What About Behavioural Therapies And Drug Addiction
Patients are assisted by behavioural therapies to
- Change their conducts and practices linked with drug usage
- Upturn healthy life abilities
- Endure with different types of treatment, for example, medication
Patients can get treatment in a wide range of settings with different approaches.
Outpatient behavioural treatment involves different programs designed for patients with an organised calendar of regular meetings with a counsellor for behavioural health.
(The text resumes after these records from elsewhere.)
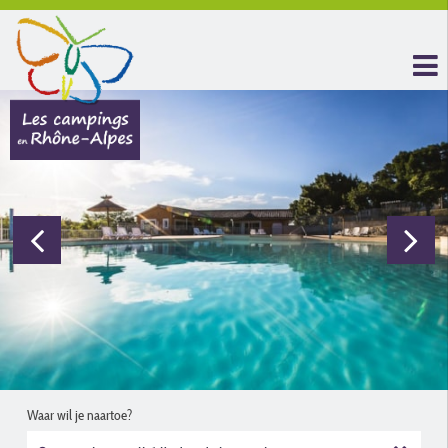
Waar wil je naartoe?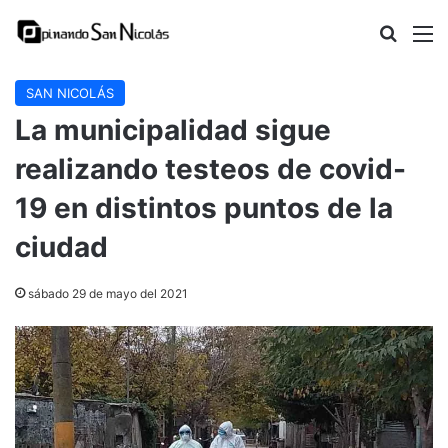
Buscar
M
SAN NICOLÁS
La municipalidad sigue
realizando testeos de covid-
19 en distintos puntos de la
ciudad
sábado 29 de mayo del 2021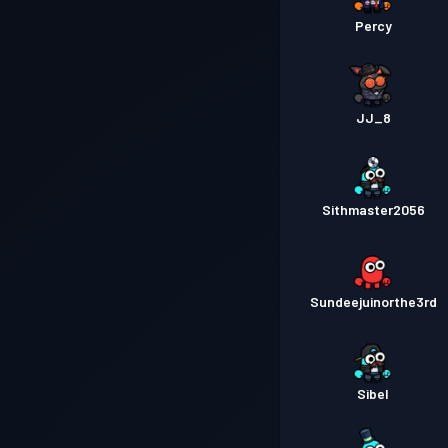
Percy
JJ_8
Sithmaster2056
Sundeejuinorthe3rd
Sibel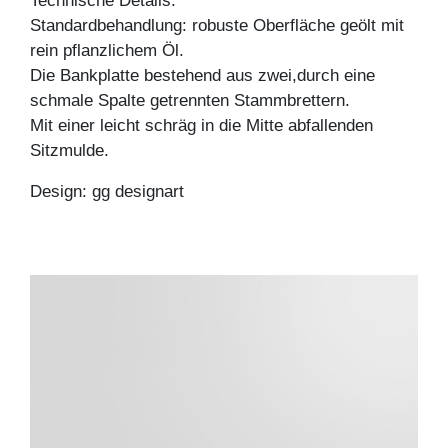
Technische Details:
Standardbehandlung: robuste Oberfläche geölt mit
rein pflanzlichem Öl.
Die Bankplatte bestehend aus zwei,durch eine
schmale Spalte getrennten Stammbrettern.
Mit einer leicht schräg in die Mitte abfallenden
Sitzmulde.
Design: gg designart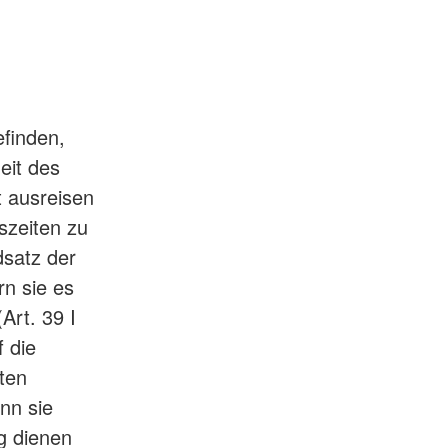
efinden,
eit des
t ausreisen
nszeiten zu
dsatz der
rn sie es
Art. 39 I
 die
ten
enn sie
ng dienen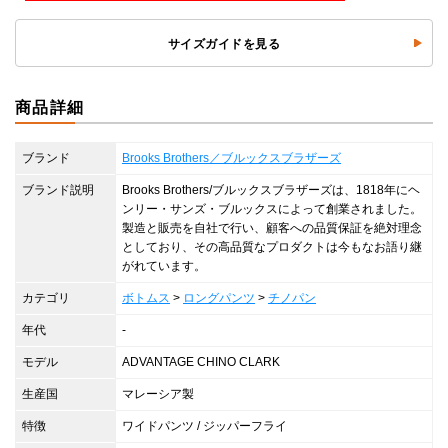
サイズガイドを見る
商品詳細
ブランド
Brooks Brothers／ブルックスブラザーズ
ブランド説明
Brooks Brothers/ブルックスブラザーズは、1818年にヘ
ンリー・サンズ・ブルックスによって創業されました。
製造と販売を自社で行い、顧客への品質保証を絶対理念
としており、その高品質なプロダクトは今もなお語り継
がれています。
カテゴリ
ボトムス
>
ロングパンツ
>
チノパン
年代
-
モデル
ADVANTAGE CHINO CLARK
生産国
マレーシア製
特徴
ワイドパンツ / ジッパーフライ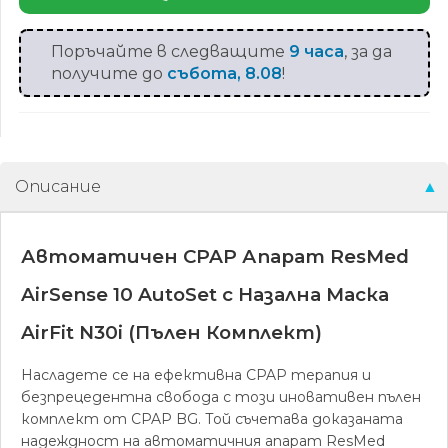
AirFit
N30i
Поръчайте в следващите
9 часа
, за да
получите до
събота, 8.08
!
Описание
Автоматичен CPAP Апарат ResMed
AirSense 10 AutoSet с Назална Маска
AirFit N30i (Пълен Комплект)
Насладете се на ефективна CPAP терапия и
безпрецедентна свобода с този иновативен пълен
комплект от CPAP BG. Той съчетава доказаната
надеждност на автоматичния апарат ResMed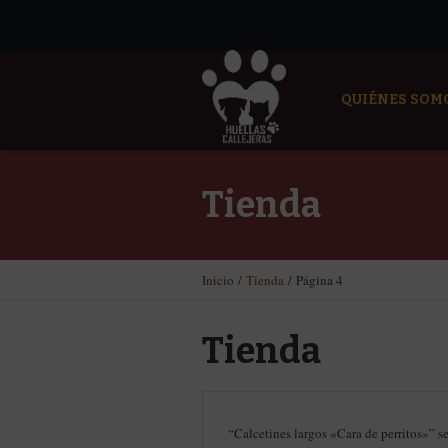
QUIÉNES SOM
Tienda
Inicio
/
Tienda
/ Página 4
Tienda
“Calcetines largos «Cara de perritos»” se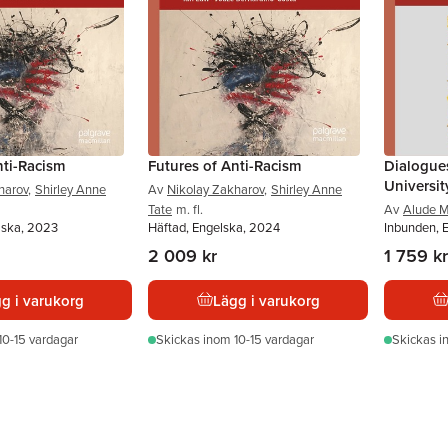
nti-Racism
Futures of Anti-Racism
Dialogue
Universit
harov
,
Shirley Anne
Av
Nikolay Zakharov
,
Shirley Anne
Tate
m. fl.
Av
Alude M
lska, 2023
Häftad, Engelska, 2024
Inbunden, 
2 009 kr
1 759 kr
g i varukorg
Lägg i varukorg
10-15 vardagar
Skickas
inom 10-15 vardagar
Skickas
i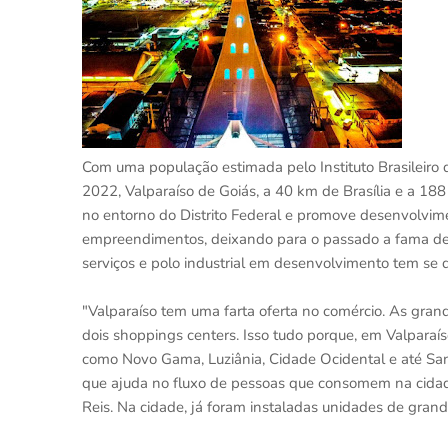
Com uma população estimada pelo Instituto Brasileiro 
2022, Valparaíso de Goiás, a 40 km de Brasília e a 1
no entorno do Distrito Federal e promove desenvolv
empreendimentos, deixando para o passado a fama de 
serviços e polo industrial em desenvolvimento tem se d
"Valparaíso tem uma farta oferta no comércio. As grande
dois shoppings centers. Isso tudo porque, em Valparaís
como Novo Gama, Luziânia, Cidade Ocidental e até Sant
que ajuda no fluxo de pessoas que consomem na cidade
Reis. Na cidade, já foram instaladas unidades de gran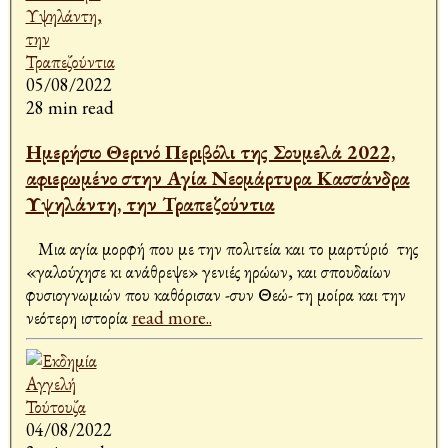
05/08/2022
28 min read
Ημερήσιο Θερινό Περιβόλι της Σουμελά 2022,
αφιερωμένο στην Αγία Νεομάρτυρα Κασσάνδρα
Υψηλάντη, την Τραπεζούντια
Μια αγία μορφή που με την πολιτεία και το μαρτύριό της
«γαλούχησε κι ανάθρεψε» γενιές ηρώων, και σπουδαίων
φυσιογνωμιών που καθόρισαν -συν Θεώ- τη μοίρα και την
νεότερη ιστορία
read more..
04/08/2022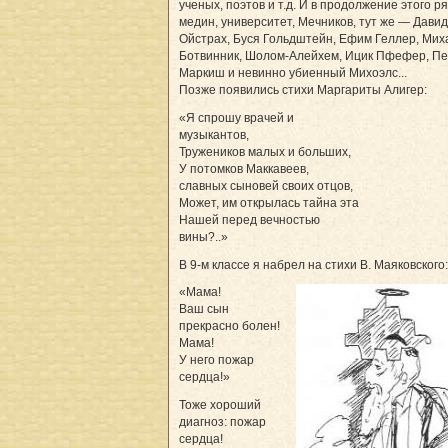
ученых, поэтов и т.д. И в продолжение этого р
медин, университет, Мечников, тут же — Давид
Ойстрах, Буся Гольдштейн, Ефим Геллер, Мих
Ботвинник, Шолом-Алейхем, Ицик Пфефер, П
Маркиш и невинно убиенный Михоэлс...
Позже появились стихи Маргариты Алигер:
«Я спрошу врачей и
музыкантов,
Тружеников малых и больших,
У потомков Маккавеев,
славных сыновей своих отцов,
Может, им открылась тайна эта
Нашей перед вечностью
вины?..»
В 9-м классе я набрел на стихи В. Маяковского:
«Мама!
Ваш сын
прекрасно болен!
Мама!
У него пожар
сердца!»
Тоже хороший
диагноз: пожар
сердца!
Individual and group therapy, or a combination of both are involved in most treatment programs.
These projects normally offer types of behavioural treatment, for example,
- Cognitive behavioural therapy, which teaches patients how to recognize, avoid, and deal with any situation that will make them more likely to use drugs
- multidimensional family therapy - designed for teenagers suffering drug addiction and their relatives - which considers several factors that contribute to their drug addiction, with the intention of affecting the functioning of the family in a positive manner
- Motivational interviewing has been used to prepare a patient to accept their problem and wants to change their actions by seeking help
- contingency management (motivational incentives), which makes use of positive reinforcement to motivate refraining from substances
sometimes, intensive treatments that involve several outpatient sessions every week is given at first. After the intensive treatment is complete, patients move on to regular outpatient treatment to help maintain their recovery by continuing to meet weekly but for fewer hours.
Residential/inpatient treatment can also be extremely successful, particularly for patients with more serious issues (including co-occurring conditions). Residential treatment facilities are licensed to offer safe housing and medical attention plus around the clock structured and intensive care. Private treatment offices may utilize an assortment of remedial methodologies and they are for the most part gone for helping the patient carry on a drug free and crime free way of life after treatment.
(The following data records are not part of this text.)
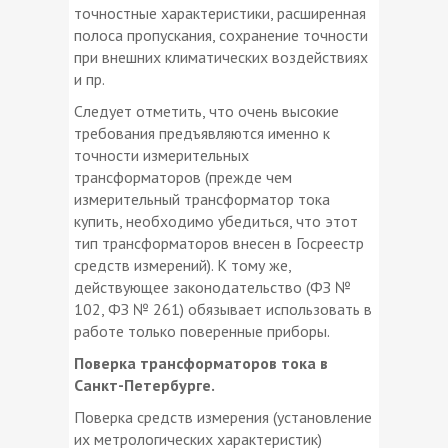
точностные характеристики, расширенная
полоса пропускания, сохранение точности
при внешних климатических воздействиях
и пр.
Следует отметить, что очень высокие
требования предъявляются именно к
точности измерительных
трансформаторов (прежде чем
измерительный трансформатор тока
купить, необходимо убедиться, что этот
тип трансформаторов внесен в Госреестр
средств измерений). К тому же,
действующее законодательство (ФЗ №
102, ФЗ № 261) обязывает использовать в
работе только поверенные приборы.
Поверка трансформаторов тока в
Санкт-Петербурге.
Поверка средств измерения (установление
их метрологических характеристик)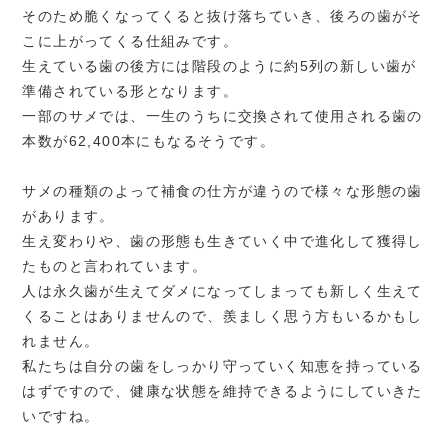
そのため脆くなってくると抜け落ちていき、後ろの歯がそ
こに上がってくる仕組みです。
生えている歯の後方には階段のように約5列の新しい歯が
準備されている形となります。
一部のサメでは、一生のうちに交換されて使用される歯の
本数が62,400本にもなるそうです。
サメの種類のよって補食の仕方が違うので様々な形態の歯
があります。
生え変わりや、歯の形態も生きていく中で進化して獲得し
たものと言われています。
人は永久歯が生えてダメになってしまっても新しく生えて
くることはありませんので、羨ましく思う方もいるかもし
れません。
私たちは自分の歯をしっかり守っていく知恵を持っている
はずですので、健康な状態を維持できるようにしていきた
いですね。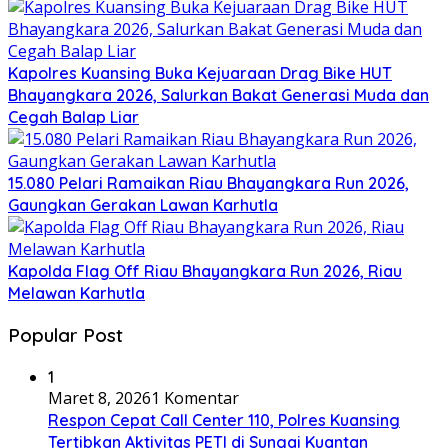
Kapolres Kuansing Buka Kejuaraan Drag Bike HUT
Bhayangkara 2026, Salurkan Bakat Generasi Muda dan
Cegah Balap Liar
15.080 Pelari Ramaikan Riau Bhayangkara Run 2026,
Gaungkan Gerakan Lawan Karhutla
Kapolda Flag Off Riau Bhayangkara Run 2026, Riau
Melawan Karhutla
Popular Post
1
Maret 8, 2026
1 Komentar
Respon Cepat Call Center 110, Polres Kuansing
Tertibkan Aktivitas PETI di Sungai Kuantan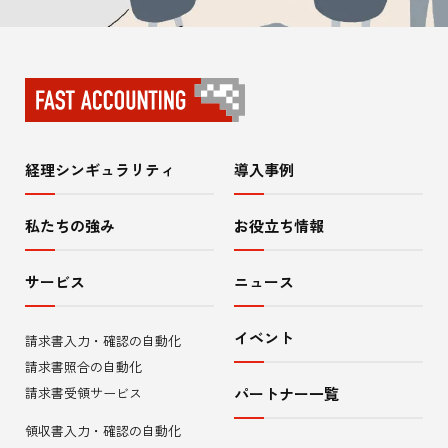
経理シンギュラリティ
導入事例
サ
イ
私たちの強み
お役立ち情報
ト
サービス
ニュース
内
イベント
請求書入力・確認の自動化
メ
請求書照合の自動化
ニ
請求書受領サービス
パートナー一覧
領収書入力・確認の自動化
ュ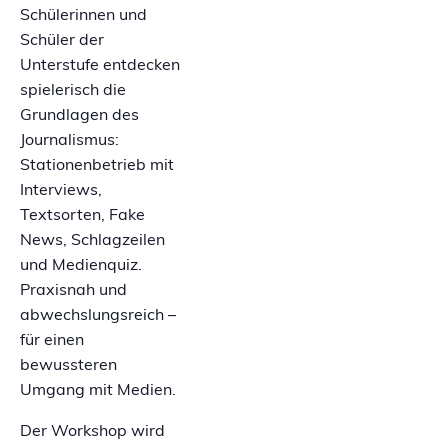
Schülerinnen und
Schüler der
Unterstufe entdecken
spielerisch die
Grundlagen des
Journalismus:
Stationenbetrieb mit
Interviews,
Textsorten, Fake
News, Schlagzeilen
und Medienquiz.
Praxisnah und
abwechslungsreich –
für einen
bewussteren
Umgang mit Medien.
Der Workshop wird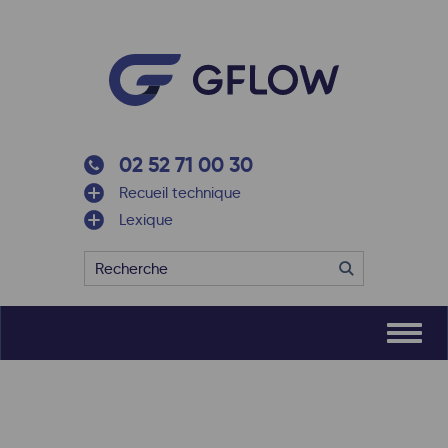
02 52 71 00 30
Recueil technique
Lexique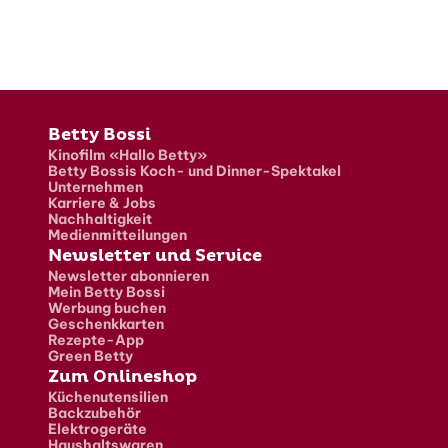
Fusszeile
Betty Bossi
Kinofilm «Hallo Betty»
Betty Bossis Koch- und Dinner-Spektakel
Unternehmen
Karriere & Jobs
Nachhaltigkeit
Medienmitteilungen
Newsletter und Service
Newsletter abonnieren
Mein Betty Bossi
Werbung buchen
Geschenkkarten
Rezepte-App
Green Betty
Zum Onlineshop
Küchenutensilien
Backzubehör
Elektrogeräte
Haushaltswaren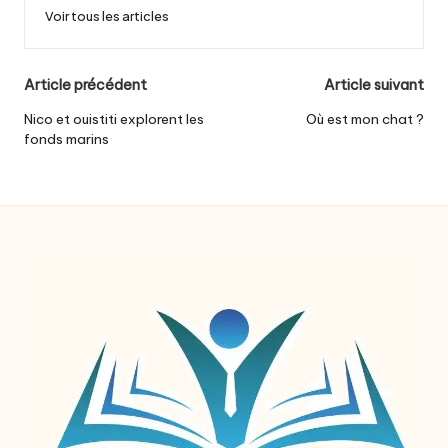
Voir tous les articles
Post
Article précédent
Article suivant
navigation
Nico et ouistiti explorent les
Où est mon chat ?
fonds marins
Cases of residential treatment settings include
- In the period it takes for the patient to recover, usually six to twelve months, the patient becomes a member of the community at the therapeutic facility. The whole group, including treatment staff and those in recuperation, approach as key specialists of progress, affecting the patient's states of mind, comprehension and practices related with drug utilisation.
- Shorter-term residential treatment, where detoxification is done and the patient prepared for community based treatment through preliminary intensive counselling.
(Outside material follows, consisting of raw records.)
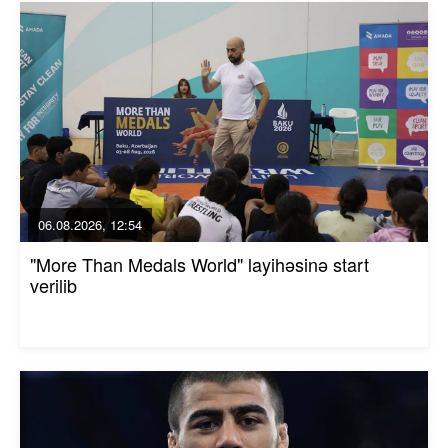
06.08.2026, 12:54
"More Than Medals World" layihəsinə start
verilib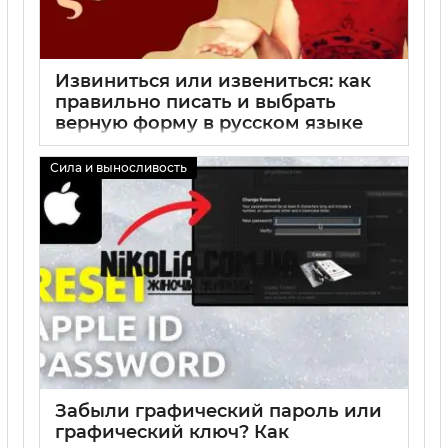
Извиниться или извениться: как
правильно писать и выбрать
верную форму в русском языке
02 09 2025
0
Сила и выносливость
Забыли графический пароль или
графический ключ? Как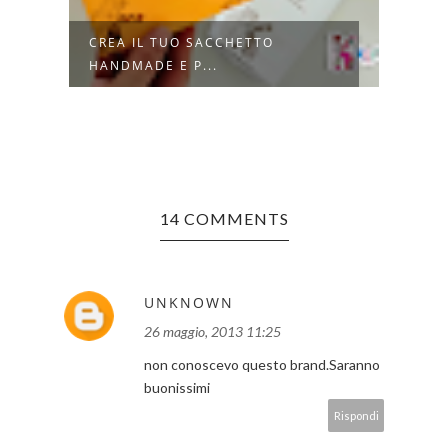
CREA IL TUO SACCHETTO
8 TR
HANDMADE E P...
CALD
14 COMMENTS
UNKNOWN
26 maggio, 2013 11:25
non conoscevo questo brand.Saranno
buonissimi
Rispondi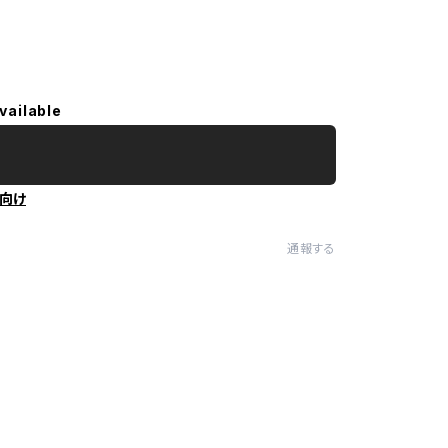
vailable
向け
通報する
- Recovery housing that offers supervised, short-term accommodation for a patient, frequently after other kinds of inpatient/residential treatment. Recovery housing can assist a person to complete the changeover to an independent life-for example, assisting him/her learn how to tackle finances or look for a job, as well as linking them to the community's support services.
Difficulties Of Re-Passage
Because drug abuse changes the way the brain functions, a lot of things can trigger drug cravings. It is key for patients in treatment, particularly those treated at prison or inpatient facilities, to learn how to identify, steer clear of, and deal with triggers that they are most likely to experience after treatment.